Three documented hits across three Bitcoin cycle tops. The 2013 December top: the crossover occurred within 1 day of the actual peak. The 2017 December top: within 1 day. The 2021 April top: the crossover occurred on 11 April 2021, the actual high was 14 April 2021. That is three for three within a 3-day window. The 2021 November secondary peak was NOT signalled by Pi Cycle because the November high was a separate top from the April high and the moving averages had reset by then. Past performance does not guarantee future performance; Bitcoin's market structure can evolve.
Bitcoin is priced in USD on global exchanges, but Australian-resident investors measure portfolio value in AUD. The Pi Cycle signal itself is currency-agnostic (the crossover happens at the same moment regardless of the price currency, because both moving averages are in the same units). However, having the chart in AUD is the right reference for an Australian-resident investor evaluating their own portfolio. Most online Pi Cycle charts are USD-only (LookIntoBitcoin, Bitbo, Coinglass).

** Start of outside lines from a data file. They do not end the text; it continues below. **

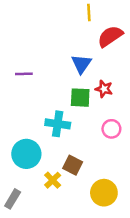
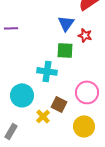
purple line: (24, 74) -> (11, 28), moved
red star: (104, 89) -> (85, 35), moved
pink circle: (111, 129) -> (87, 92), moved, size x1.5

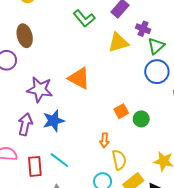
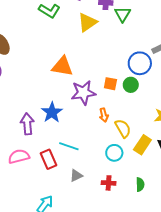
blue circle: (157, 72) -> (140, 63), moved
purple star: (40, 90) -> (83, 93), moved
orange square: (121, 111) -> (110, 84), turned -32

The numbers come from the framework's developer (Philip Swift) and have a numerical-coincidence story rather than a strict theoretical derivation. 350 divided by 111 equals 3.153, which is close to pi. Why the multiplier of 2 on the slow line: empirically chosen to match the historical cycle-top crossovers. The framework is curve-fitted to three historical cycles; there is no first-principles guarantee it generalises to future cycles.

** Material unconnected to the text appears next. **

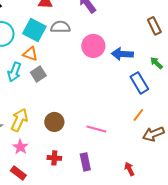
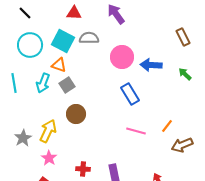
blue rectangle: (139, 83) -> (130, 94), moved
brown circle: (54, 122) -> (76, 114), moved
pink line: (96, 129) -> (136, 131), moved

Not on the full-history dataset with the standard parameters. The signal has fired three times, all within 3 days of actual cycle tops. However, three samples is a small dataset; statistical confidence is limited. The framework could plausibly fire in a future cycle WITHOUT a top following, or fail to fire AT a future top. Treat the signal as one input in a broader decision framework, not a sell trigger on its own.

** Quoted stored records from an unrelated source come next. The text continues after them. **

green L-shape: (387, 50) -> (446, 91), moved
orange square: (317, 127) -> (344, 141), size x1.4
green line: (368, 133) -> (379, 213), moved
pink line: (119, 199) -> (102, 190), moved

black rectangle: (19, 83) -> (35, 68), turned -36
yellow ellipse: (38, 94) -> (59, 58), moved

The current signal state is displayed in the stat strip directly under the chart, alongside the current 111DMA, current 350DMA times 2, the ratio between them, and the gap to the signal-fire threshold. The Interpretation paragraph translates the current state into plain English (signal fired, approaching, mid-cycle, or far from signal).
Not as a standalone rule. The Pi Cycle is a top-zone indicator, not a precise sell signal. Historically the actual peak has occurred within days of the crossover, but identifying the peak in real time is much harder than identifying it in hindsight. A more conservative approach is to use the signal as one trigger in a ladder-out strategy (sell a fraction of your position on the crossover, more on a further +20 percent move, etc). Combine with the Crypto Exit Strategy Ladder tool for execution. For tax planning around a partial disposal, use the Crypto CGT Calculator.
Bitcoin AUD daily close prices, refreshed on every site build from a public market-data endpoint. If the upstream source is unreachable during a build, the previous data set is preserved unchanged so the chart continues to render with the last-known-good data. The 'data through' line under the chart tells you the exact data window. The seed dataset uses interpolated daily data from the existing monthly seed for sandbox/offline builds; production builds always use real daily data.